How to do DL2 reconstruction using ctapipe tools#

This guide explains how to use ctapipe to process files containing images (data level 1a/ DL1a) to data level 2 (DL2) for both monoscopic and stereoscopic analyses. This includes the steps of image cleaning, image parametrization, training and applying machine learning models to estimate the energy and particle type, and either geometric direction reconstruction (stereo) or machine learning based direction reconstruction using the disp algorithm (mono or stereo).

Note

  • This guide assumes you have a directory containing gamma, proton, and electron files already processed to DL1a.

  • The provided commands assume you are trying to process files in a bash shell environment.

Setup#

As always, you can run

ctapipe-quickstart

to get some example configuration files, which you can use as a starting point to create your desired configuration. You can also get up to date configuration files from gitlab, but take care to select the configuration files appropriate for the version of ctapipe you are using.

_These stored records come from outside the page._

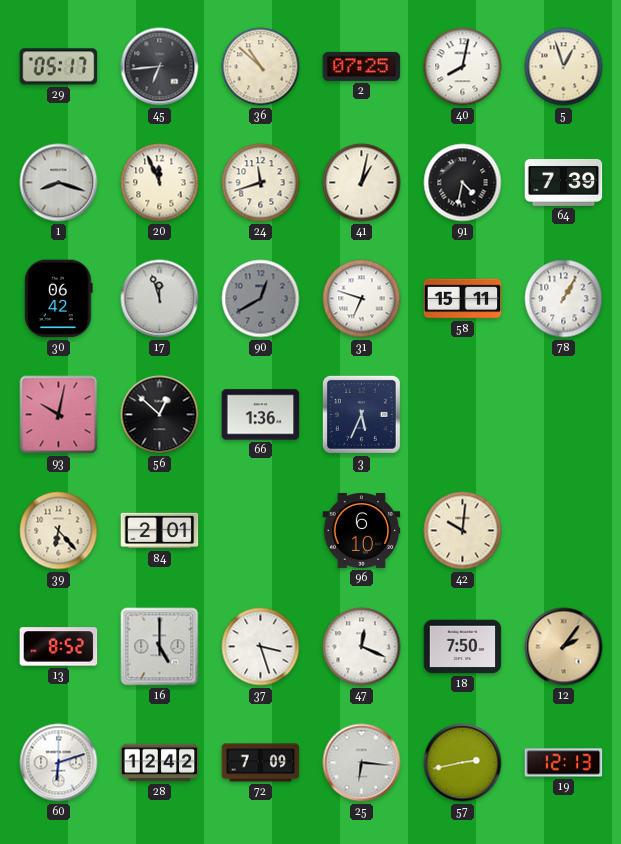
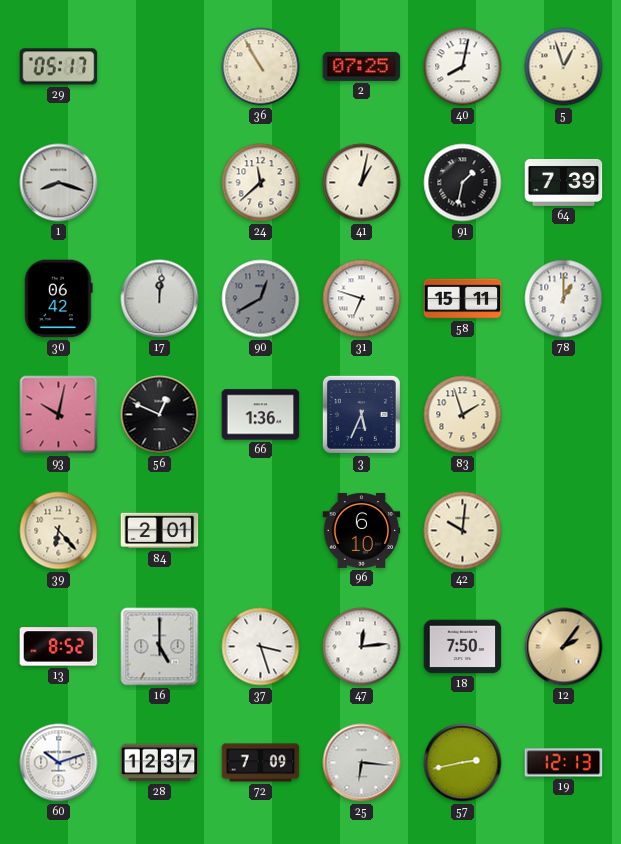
45: 6:44 -> none
36: 10:52 -> 10:55
20: 11:56 -> none
24: 11:42 -> 11:38
91: 4:32 -> 1:32
17: 11:57 -> 12:01
78: 1:05 -> 1:00
56: 12:52 -> 12:49
83: none -> 1:57
47: 12:19 -> 12:14
60: 6:12 -> 10:12
28: 12:42 -> 12:37
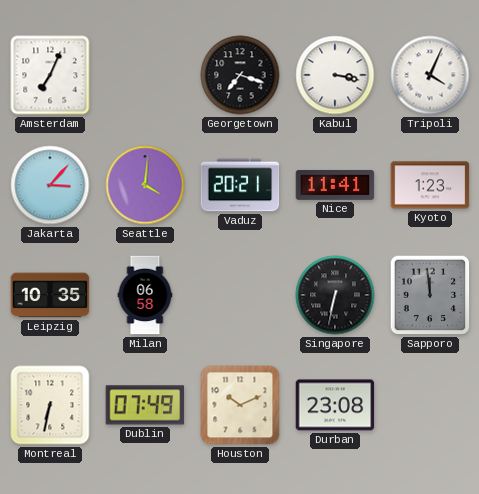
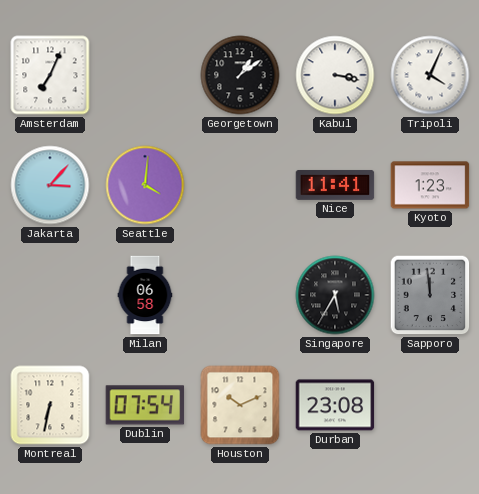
Georgetown: 7:18 -> 1:09
Vaduz: 20:21 -> none
Leipzig: 10:35 -> none
Singapore: 6:32 -> 5:35
Dublin: 07:49 -> 07:54
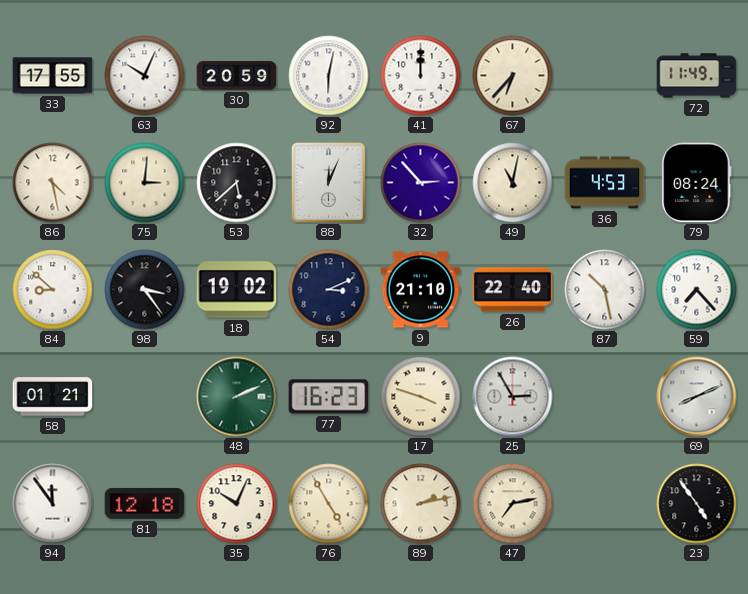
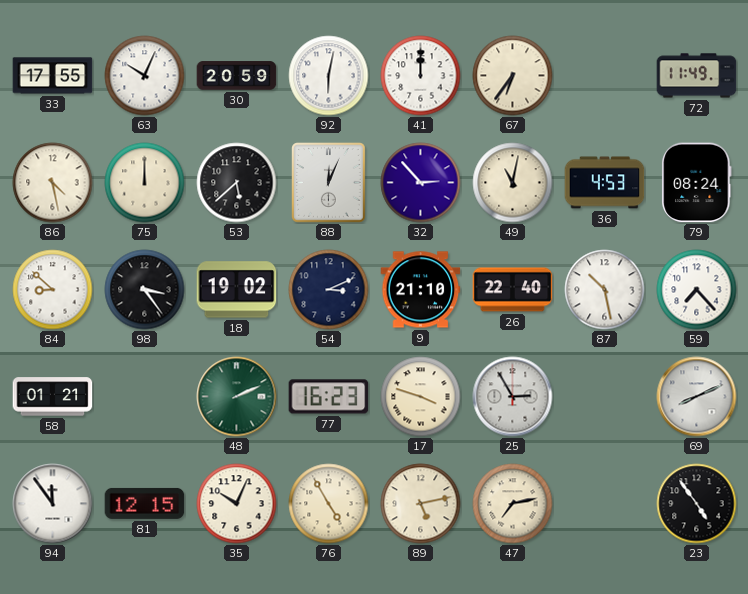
67: 6:37 -> 6:36
75: 3:01 -> 12:00
81: 12:18 -> 12:15
89: 2:13 -> 5:13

To keep things organized, also define an output directory and make sure it exists, for example like this:

OUTPUT_DIR=build
mkdir -p $OUTPUT_DIR

Image cleaning, image parametrization, and geometric direction reconstruction#

Image cleaning and parametrization, as well as the geometric direction reconstruction can all be done by ctapipe-process with the following command:

ctapipe-process --input $INPUT_FILE \
  --output $OUTPUT_DIR/$OUTPUT_FILE \
  --config $CONFIG_FILE \
  --config $SUBARRAY_FILE \
  --provenance-log $OUTPUT_DIR/$PROVENANCE_LOG

INPUT_FILE is the path to an input file and OUTPUT_FILE the name of the output file. CONFIG_FILE is the path to a configuration file, such as dl1_to_dl2.yml found in the gitlab for v0.23/v1 of ctapipe, and SUBARRAY_FILE is another configuration file describing the subarray, such as prod6/subarray_north_alpha.yml found next to the dl1_to_dl2.yml in the gitlab. You can also combine all the configuration options in one file and only pass this one to the tool. Finally, PROVENANCE_LOG is the name of the file in which the provenance log will be saved, take care to change it for each input file or later tracking will be complicated.

Run the above command with the inputs adjusted so that each of the available input files is processed into a separate file, and you will end up with a set of h5 files containing image parameters and entries at the path dl2/event/subarray/geometry.

To exclude the geometric direction reconstruction from the processing (e.g. for a mono analysis), the ShowerProcessor section in dl1_to_dl2.yml would have to be changed to not include HillasReconstructor under reconstructor_types. Or, even easier, the whole ShowerProcessor section can be removed.

Merging#

Decide on which fraction of your files you want to use for training each ML model:

  • Training the energy regressor requires a gamma training file (called e.g. gamma_merged_train_en.dl2.h5).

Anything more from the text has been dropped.